Background information

  • Dendrite version or git SHA: 0.13.7+7a4ef24
  • SQLite3 or Postgres?: unknown (not my server)
  • Running in Docker?: unknown
  • go version: unknown
  • Client used (if applicable): Grapevine b4fecbc51719a33d09be1e76d55ae0eec11fb71a (over federation API)

Description

The multipart spec states that every encapsulation boundary in the body should be preceded by a CRLF. Instead, dendrite's response to the federation auth media download endpoint has the -- of the first boundary starting directly at the beginning of the body, with no CRLF.

Ruma expects a preceding CRLF here when parsing the response. As a result, homeserver implementations using ruma are unable to fetch media from dendrite servers over the authed media endpoints. This affects grapevine, and likely also affects conduwuit although I have not tested it.
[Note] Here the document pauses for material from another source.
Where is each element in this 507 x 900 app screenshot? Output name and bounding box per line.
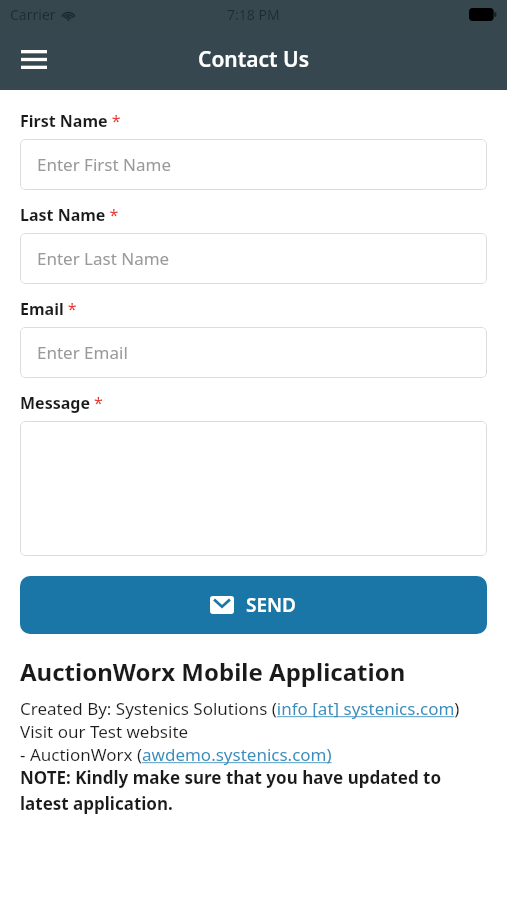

relevant text from RFC 1341

Note that the encapsulation boundary must occur at the beginning of a line, i.e., following a CRLF, and that that initial CRLF is considered to be part of the encapsulation boundary rather than part of the preceding part. The boundary must be followed immediately either by another CRLF and the header fields for the next part, or by two CRLFs, in which case there are no header fields for the next part (and it is therefore assumed to be of Content-Type text/plain).

NOTE: The CRLF preceding the encapsulation line is considered part of the boundary so that it is possible to have a part that does not end with a CRLF (line break). Body parts that must be considered to end with line breaks, therefore, should have two CRLFs preceding the encapsulation line, the first of which is part of the preceding body part, and the second of which is part of the encapsulation boundary.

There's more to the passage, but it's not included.